(Source records begins)

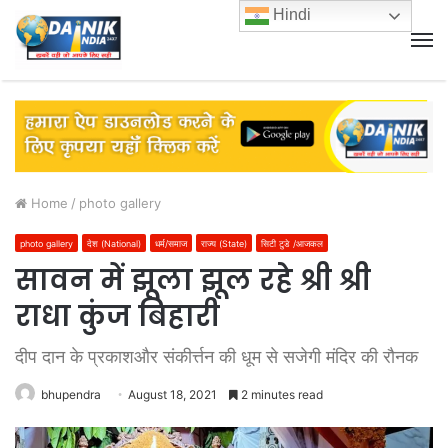
Hindi
M
Home
/
photo gallery
photo gallery
देश (National)
धर्म/समाज
राज्य (State)
सिटी टुडे /आजकल
सावन में झूला झूल रहे श्री श्री
राधा कुंज बिहारी
दीप दान के प्रकाशऔर संकीर्त्तन की धूम से सजेगी मंदिर की रौनक
bhupendra
August 18, 2021
2 minutes read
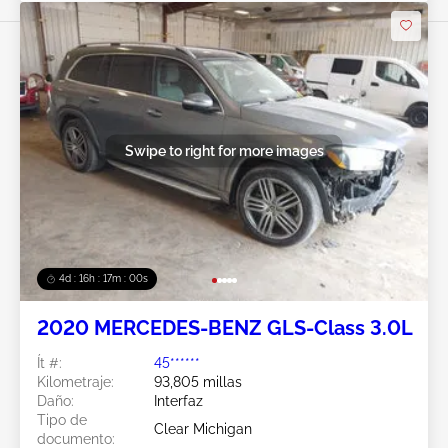
Swipe to right for more images
4d : 16h : 16m : 58s
2020 MERCEDES-BENZ GLS-Class 3.0L
Ít #:
45******
Kilometraje:
93,805 millas
Daño:
Interfaz
Tipo de
Clear Michigan
documento:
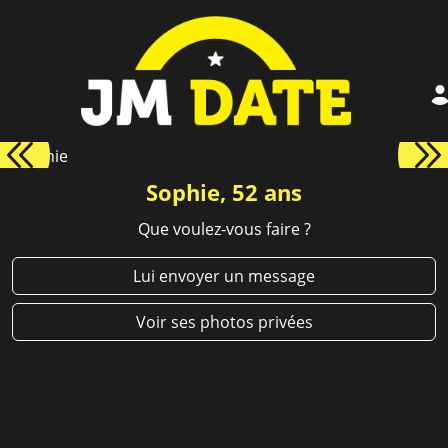
Sophie, 52 ans
Que voulez-vous faire ?
Lui envoyer un message
Voir ses photos privées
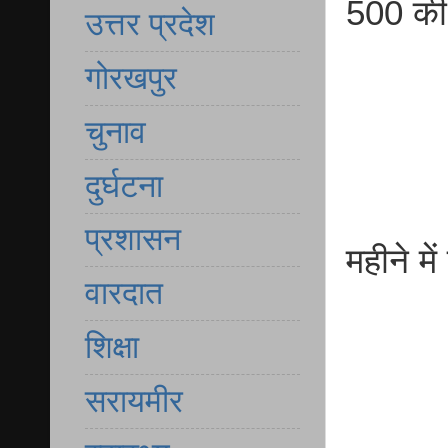
500 की
उत्तर प्रदेश
गोरखपुर
चुनाव
दुर्घटना
प्रशासन
महीने म
वारदात
शिक्षा
सरायमीर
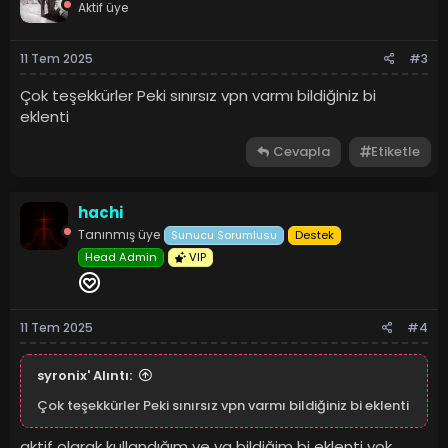
Aktif üye
11 Tem 2025
#3
Çok teşekkürler Peki sınırsız vpn varmı bildiğiniz bi
eklenti
Cevapla
Etiketle
hachi
Tanınmış üye
Sunucu Sorumlusu
Destek
Head Admin
VIP
11 Tem 2025
#4
syronix' Alıntı:
Çok teşekkürler Peki sınırsız vpn varmı bildiğiniz bi eklenti
aktif olarak kullandığım ve ya bildiğim bi eklenti yok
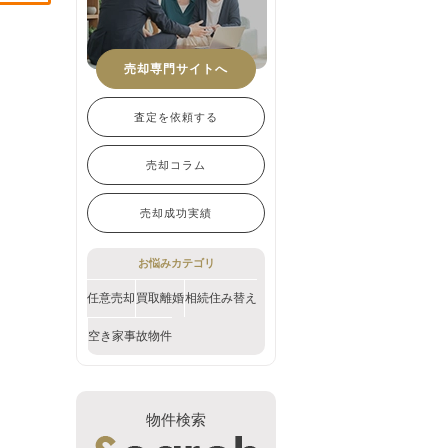
売却専門サイトへ
査定を依頼する
売却コラム
売却成功実績
お悩みカテゴリ
任意売却
買取
離婚
相続
住み替え
空き家
事故物件
物件検索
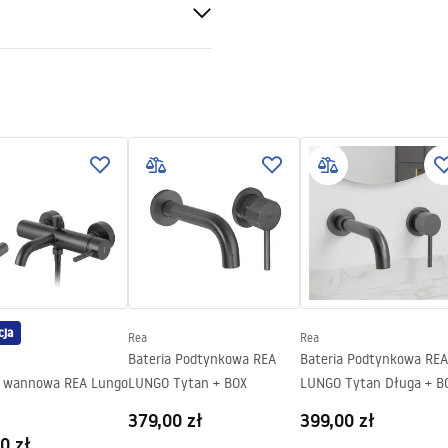
odtynkowy
gnacja produktu
acja (1).pdf
cja
Rea
Rea
Bateria Podtynkowa REA
Bateria Podtynkowa REA
a wannowa REA Lungo
LUNGO Tytan + BOX
LUNGO Tytan Długa + B
379,00 zł
399,00 zł
0 zł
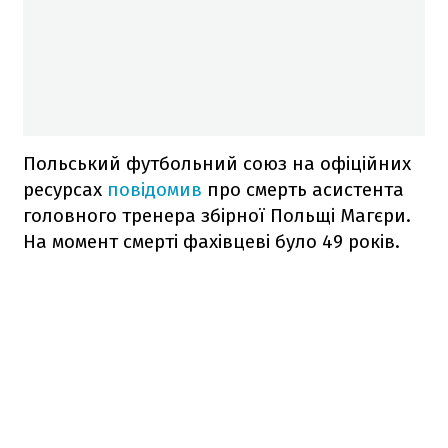
Польський футбольний союз на офіційних
ресурсах
повідомив
про смерть асистента
головного тренера збірної Польщі Магєри.
На момент смерті фахівцеві було 49 років.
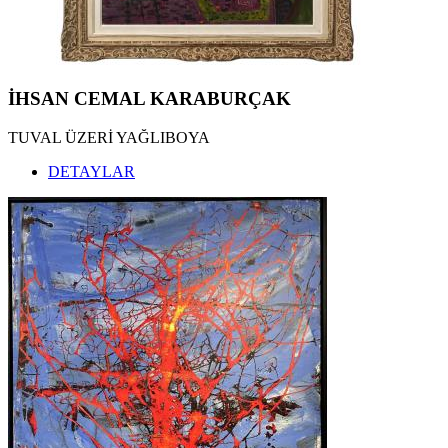
İHSAN CEMAL KARABURÇAK
TUVAL ÜZERİ YAĞLIBOYA
DETAYLAR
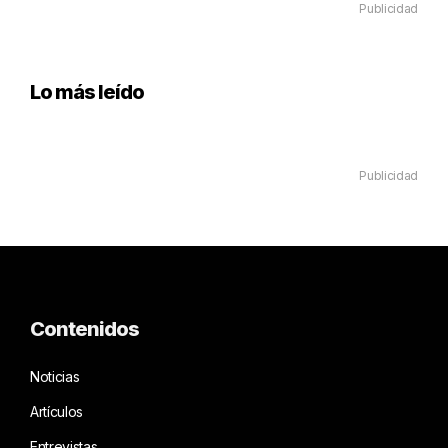
Publicidad
Lo más leído
Publicidad
Contenidos
Noticias
Artículos
Entrevistas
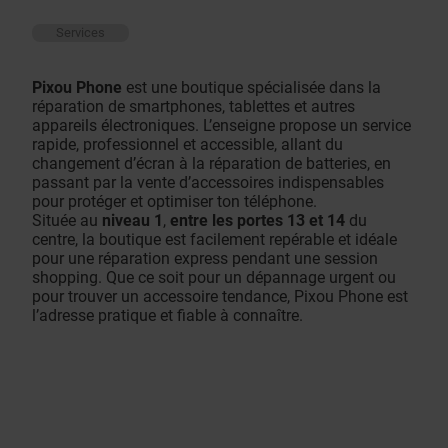
Services
Pixou Phone
est une boutique spécialisée dans la
réparation de smartphones, tablettes et autres
appareils électroniques. L’enseigne propose un service
rapide, professionnel et accessible, allant du
changement d’écran à la réparation de batteries, en
passant par la vente d’accessoires indispensables
pour protéger et optimiser ton téléphone.
Située au
niveau 1
,
entre les portes 13 et 14
du
centre, la boutique est facilement repérable et idéale
pour une réparation express pendant une session
shopping. Que ce soit pour un dépannage urgent ou
pour trouver un accessoire tendance, Pixou Phone est
l’adresse pratique et fiable à connaître.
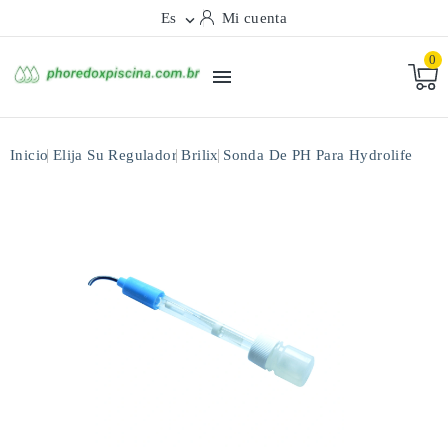
Es
Mi cuenta

0

Inicio
Elija Su Regulador
Brilix
Sonda De PH Para Hydrolife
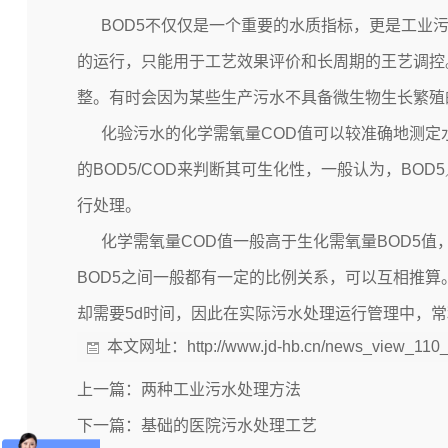
BOD5不仅仅是一个重要的水质指标，更是
工业
的运行，只能用于工艺效果评价和长周期的王艺调控
整。有时会因为某些生产污水不具备微生物生长繁殖
化验污水的化学需氧量COD值可以较准确地测定水
的BOD5/COD来判断其可生化性，一般认为，BOD
行处理。
化学需氧量COD值一般高于生化需氧量BOD5值
BOD5之间一般都有一定的比例关系，可以互相推算。
却需要5d时间，因此在实际污水处理运行管理中，常
本文网址：
http://www.jd-hb.cn/news_view_110
上一篇：
两种工业污水处理方法
下一篇：
基础的医院污水处理工艺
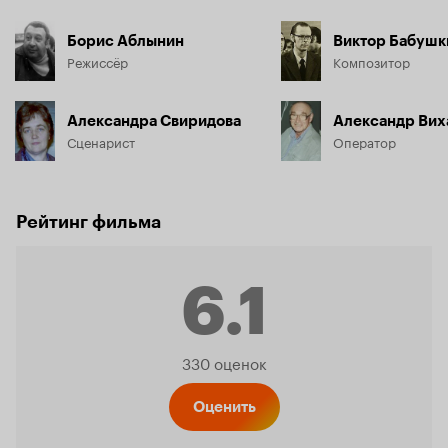
Борис Аблынин
Виктор Бабушк
Режиссёр
Композитор
Александра Свиридова
Александр Вих
Сценарист
Оператор
Рейтинг фильма
6.1
Рейтинг
330 оценок
Кинопо
Оценить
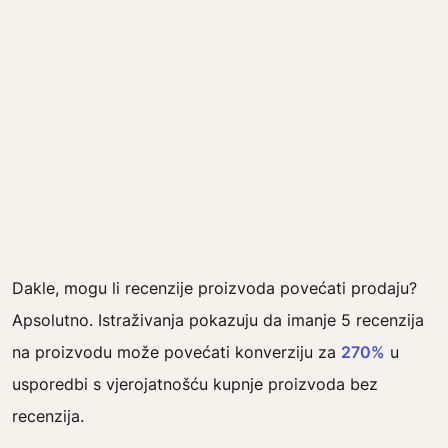
Dakle, mogu li recenzije proizvoda povećati prodaju?
Apsolutno. Istraživanja pokazuju da imanje 5 recenzija
na proizvodu može povećati konverziju za
270%
u
usporedbi s vjerojatnošću kupnje proizvoda bez
recenzija.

(Source records ends)

**Problem to work on**
Every line with the string "proizvoda" in the material should be returned.

**Answer for the task**
Dakle, mogu li recenzije proizvoda povećati prodaju?
usporedbi s vjerojatnošću kupnje proizvoda bez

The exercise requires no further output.